→ DIRECTIONS FOR THIS TASK
Wherever a line in the records contains the word "degrees", return that line.

+ + + + + + +

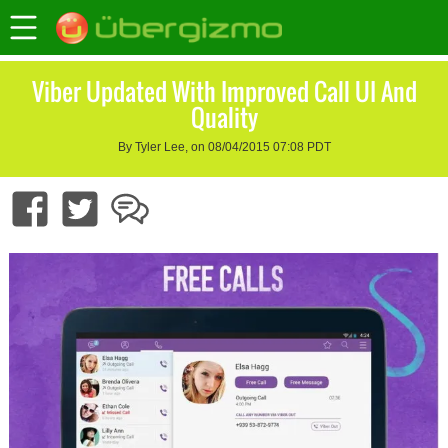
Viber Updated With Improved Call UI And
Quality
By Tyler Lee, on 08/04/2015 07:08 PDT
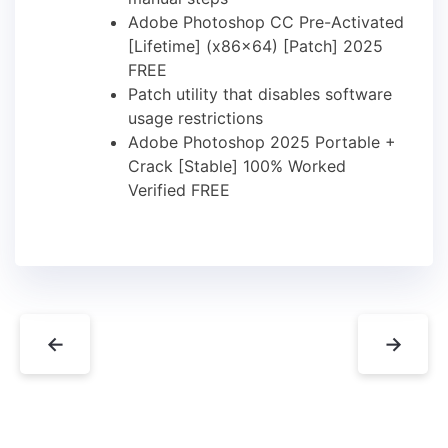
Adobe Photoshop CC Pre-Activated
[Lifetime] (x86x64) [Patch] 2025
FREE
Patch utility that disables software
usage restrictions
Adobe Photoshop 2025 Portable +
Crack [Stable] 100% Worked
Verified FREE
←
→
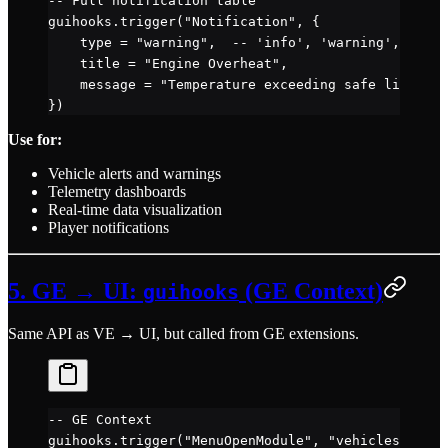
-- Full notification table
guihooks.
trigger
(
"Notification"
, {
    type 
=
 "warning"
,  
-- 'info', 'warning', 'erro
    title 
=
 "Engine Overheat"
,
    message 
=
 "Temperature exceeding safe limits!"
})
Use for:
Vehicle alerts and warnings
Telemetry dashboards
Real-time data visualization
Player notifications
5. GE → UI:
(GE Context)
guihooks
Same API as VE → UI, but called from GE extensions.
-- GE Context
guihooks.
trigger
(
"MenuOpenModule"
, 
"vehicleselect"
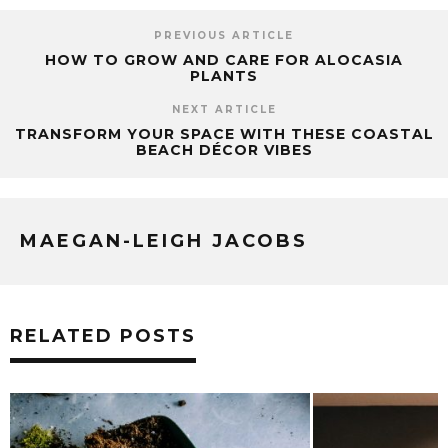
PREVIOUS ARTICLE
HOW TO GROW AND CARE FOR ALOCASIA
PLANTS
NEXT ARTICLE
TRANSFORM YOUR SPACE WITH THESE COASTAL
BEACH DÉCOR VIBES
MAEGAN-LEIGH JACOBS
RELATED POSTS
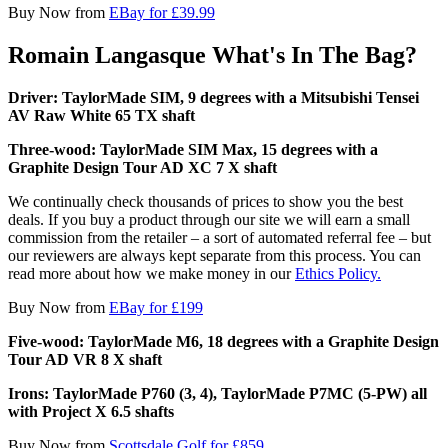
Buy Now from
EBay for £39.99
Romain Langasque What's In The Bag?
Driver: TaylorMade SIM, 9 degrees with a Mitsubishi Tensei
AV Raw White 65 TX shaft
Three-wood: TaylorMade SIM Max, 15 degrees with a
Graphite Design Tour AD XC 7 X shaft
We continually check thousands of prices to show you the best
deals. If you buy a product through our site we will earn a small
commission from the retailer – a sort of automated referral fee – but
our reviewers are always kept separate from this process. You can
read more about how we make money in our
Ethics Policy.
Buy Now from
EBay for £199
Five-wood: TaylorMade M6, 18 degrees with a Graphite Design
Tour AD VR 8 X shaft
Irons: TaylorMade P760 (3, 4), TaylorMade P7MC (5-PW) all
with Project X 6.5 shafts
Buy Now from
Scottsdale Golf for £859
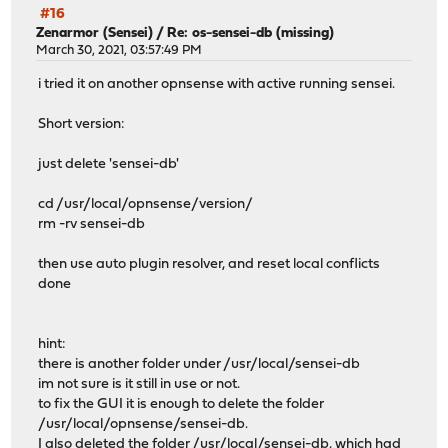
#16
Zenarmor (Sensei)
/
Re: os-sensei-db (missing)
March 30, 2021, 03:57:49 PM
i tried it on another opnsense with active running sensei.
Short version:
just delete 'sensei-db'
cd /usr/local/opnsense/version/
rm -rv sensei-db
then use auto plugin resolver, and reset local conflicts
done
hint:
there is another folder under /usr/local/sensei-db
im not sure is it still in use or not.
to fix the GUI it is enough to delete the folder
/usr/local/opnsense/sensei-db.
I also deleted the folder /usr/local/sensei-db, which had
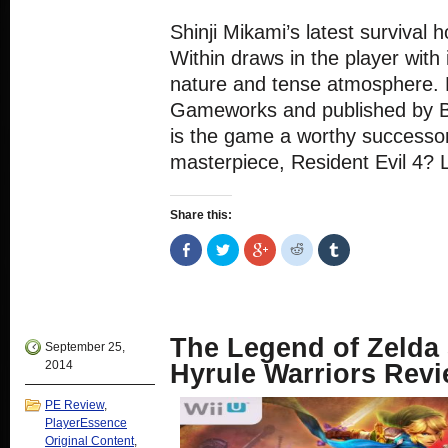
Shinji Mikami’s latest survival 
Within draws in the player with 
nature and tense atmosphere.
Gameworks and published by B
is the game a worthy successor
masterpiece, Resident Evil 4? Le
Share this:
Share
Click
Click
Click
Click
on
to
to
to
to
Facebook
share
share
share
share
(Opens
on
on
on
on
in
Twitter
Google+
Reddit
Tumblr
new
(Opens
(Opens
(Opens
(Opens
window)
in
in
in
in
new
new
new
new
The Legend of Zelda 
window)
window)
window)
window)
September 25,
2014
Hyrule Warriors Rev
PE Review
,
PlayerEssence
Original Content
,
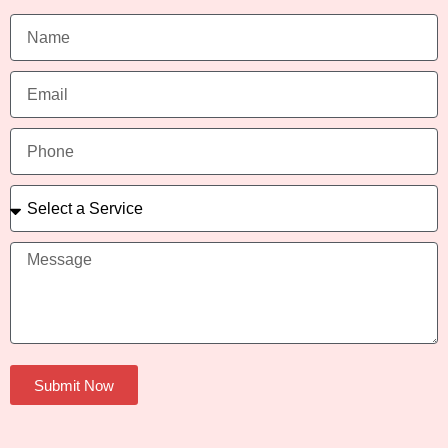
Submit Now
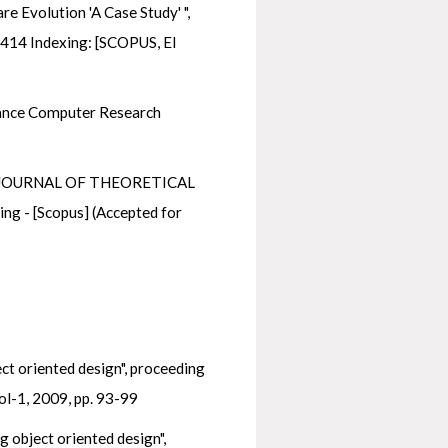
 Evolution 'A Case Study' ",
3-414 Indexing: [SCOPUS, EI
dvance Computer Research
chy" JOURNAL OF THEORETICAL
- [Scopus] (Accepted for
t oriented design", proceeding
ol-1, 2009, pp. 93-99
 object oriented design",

+ + + + + + +

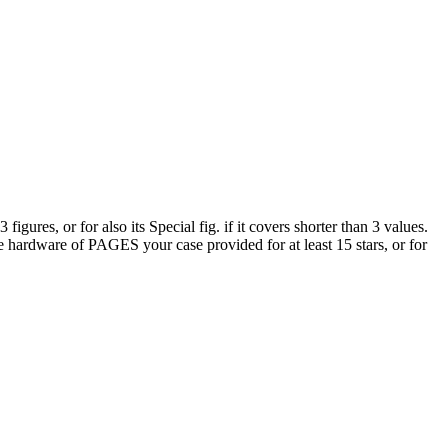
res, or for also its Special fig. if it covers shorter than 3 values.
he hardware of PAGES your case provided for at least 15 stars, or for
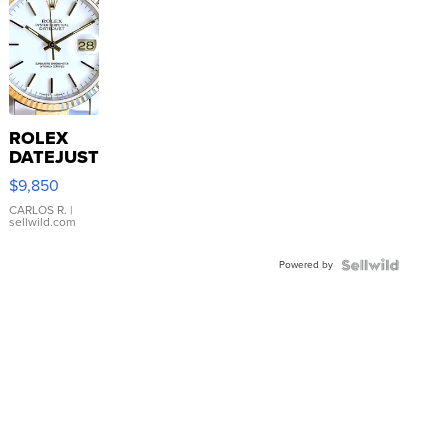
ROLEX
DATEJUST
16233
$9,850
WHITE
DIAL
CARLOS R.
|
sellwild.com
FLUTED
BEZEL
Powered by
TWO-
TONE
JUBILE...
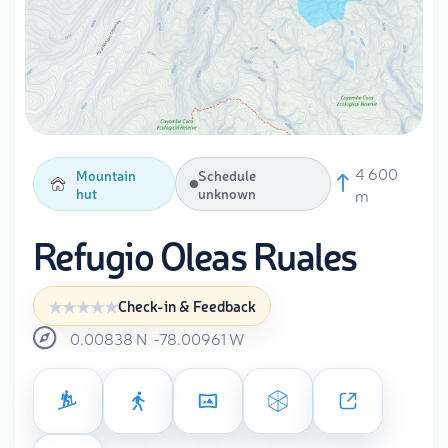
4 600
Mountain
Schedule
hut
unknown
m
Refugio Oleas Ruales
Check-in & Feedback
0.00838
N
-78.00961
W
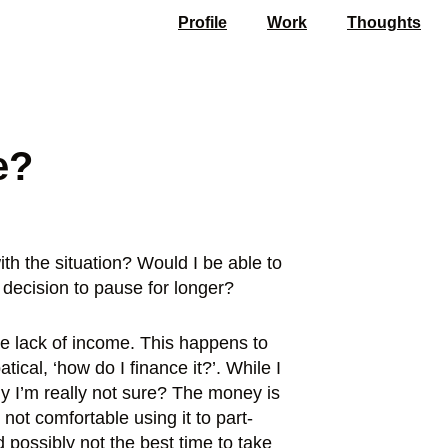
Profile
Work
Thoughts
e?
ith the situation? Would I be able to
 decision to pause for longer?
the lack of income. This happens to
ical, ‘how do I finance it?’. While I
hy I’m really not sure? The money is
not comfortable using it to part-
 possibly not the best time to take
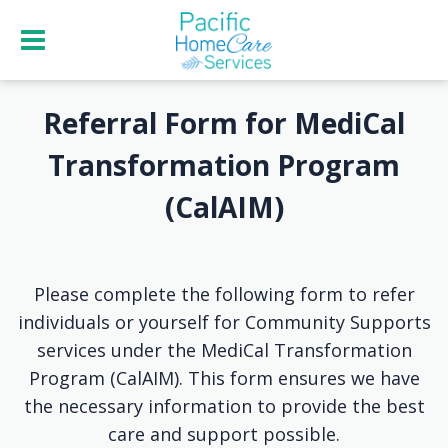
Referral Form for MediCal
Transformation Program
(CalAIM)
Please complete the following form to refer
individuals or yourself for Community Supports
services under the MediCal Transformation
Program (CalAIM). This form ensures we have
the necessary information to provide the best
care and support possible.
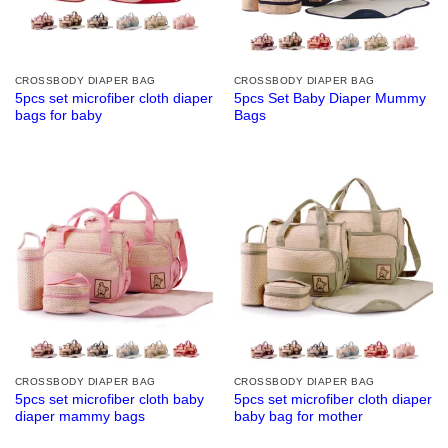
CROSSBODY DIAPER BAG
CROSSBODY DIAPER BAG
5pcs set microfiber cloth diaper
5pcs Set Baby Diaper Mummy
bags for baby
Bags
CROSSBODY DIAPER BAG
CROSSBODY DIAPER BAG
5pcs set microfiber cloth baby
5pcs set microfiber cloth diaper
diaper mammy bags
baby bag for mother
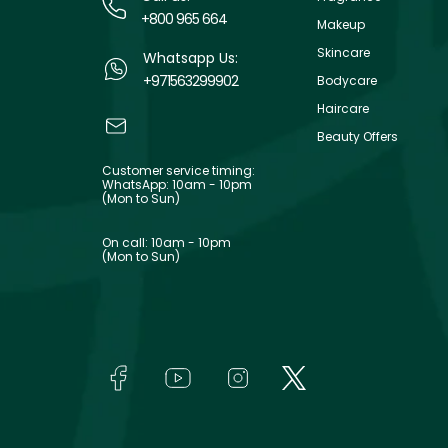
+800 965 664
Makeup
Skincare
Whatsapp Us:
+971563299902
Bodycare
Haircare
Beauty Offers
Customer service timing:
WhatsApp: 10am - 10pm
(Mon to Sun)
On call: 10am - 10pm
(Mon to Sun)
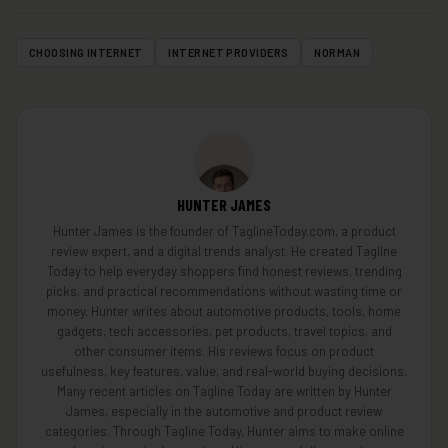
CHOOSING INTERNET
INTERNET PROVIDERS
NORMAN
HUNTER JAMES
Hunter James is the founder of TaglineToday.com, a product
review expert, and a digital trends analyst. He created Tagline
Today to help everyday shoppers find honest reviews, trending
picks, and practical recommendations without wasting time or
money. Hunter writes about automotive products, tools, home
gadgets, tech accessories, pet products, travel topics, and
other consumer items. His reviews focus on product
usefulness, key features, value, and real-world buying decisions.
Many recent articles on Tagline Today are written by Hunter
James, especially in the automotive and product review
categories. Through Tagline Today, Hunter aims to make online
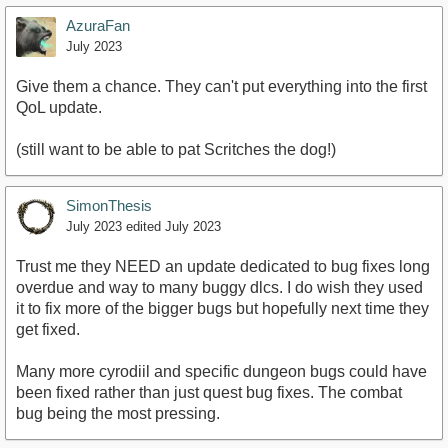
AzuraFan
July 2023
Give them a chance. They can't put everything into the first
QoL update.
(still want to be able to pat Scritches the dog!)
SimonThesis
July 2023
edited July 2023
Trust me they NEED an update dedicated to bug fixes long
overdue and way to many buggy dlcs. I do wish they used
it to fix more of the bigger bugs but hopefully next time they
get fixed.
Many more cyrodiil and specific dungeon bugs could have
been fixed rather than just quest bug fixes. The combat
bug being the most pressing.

+ + + + + + +

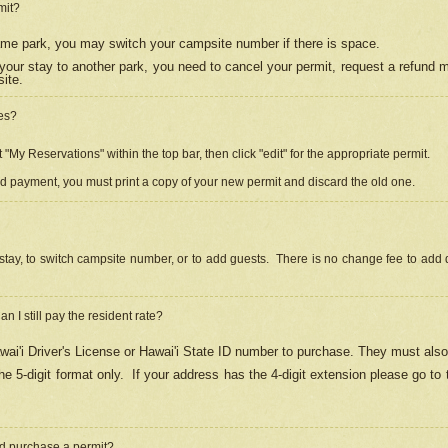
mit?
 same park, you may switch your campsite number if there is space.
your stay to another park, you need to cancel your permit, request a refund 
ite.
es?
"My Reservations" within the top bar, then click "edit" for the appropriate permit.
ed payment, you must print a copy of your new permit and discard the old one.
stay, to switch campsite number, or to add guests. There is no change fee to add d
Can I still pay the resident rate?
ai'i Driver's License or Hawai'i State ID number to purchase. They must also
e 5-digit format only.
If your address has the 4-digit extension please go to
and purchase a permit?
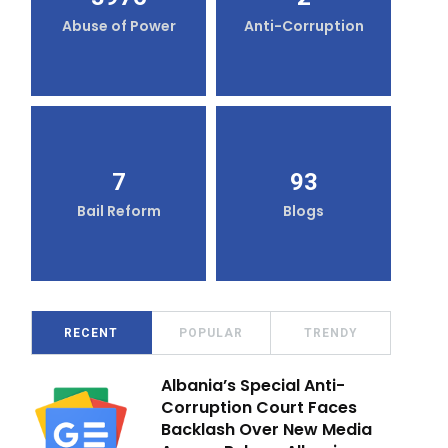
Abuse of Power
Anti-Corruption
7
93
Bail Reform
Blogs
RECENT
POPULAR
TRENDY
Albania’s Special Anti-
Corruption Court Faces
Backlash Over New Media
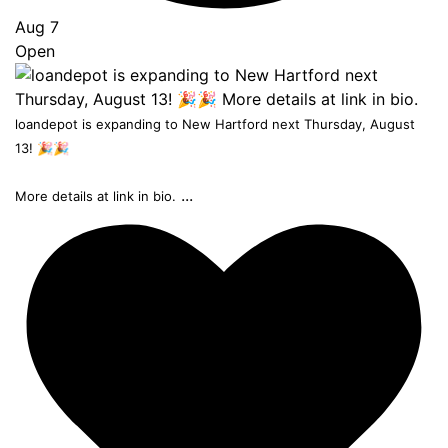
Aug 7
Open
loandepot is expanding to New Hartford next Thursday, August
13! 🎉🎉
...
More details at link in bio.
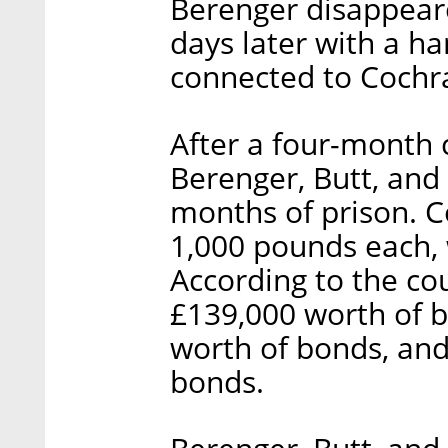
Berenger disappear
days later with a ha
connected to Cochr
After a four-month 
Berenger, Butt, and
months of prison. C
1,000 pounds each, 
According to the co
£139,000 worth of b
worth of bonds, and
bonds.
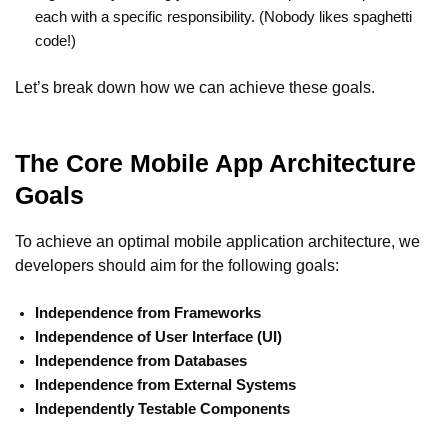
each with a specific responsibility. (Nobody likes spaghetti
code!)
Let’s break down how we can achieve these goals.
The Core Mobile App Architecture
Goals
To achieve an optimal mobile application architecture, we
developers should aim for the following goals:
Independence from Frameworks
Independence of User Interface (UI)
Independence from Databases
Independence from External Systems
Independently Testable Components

+ + + + + + +

→ COMPLETED TASK
Driver: TaylorMade SIM, 9 degrees with a Mitsubishi Tensei
Three-wood: TaylorMade SIM Max, 15 degrees with a
Five-wood: TaylorMade M6, 18 degrees with a Graphite Design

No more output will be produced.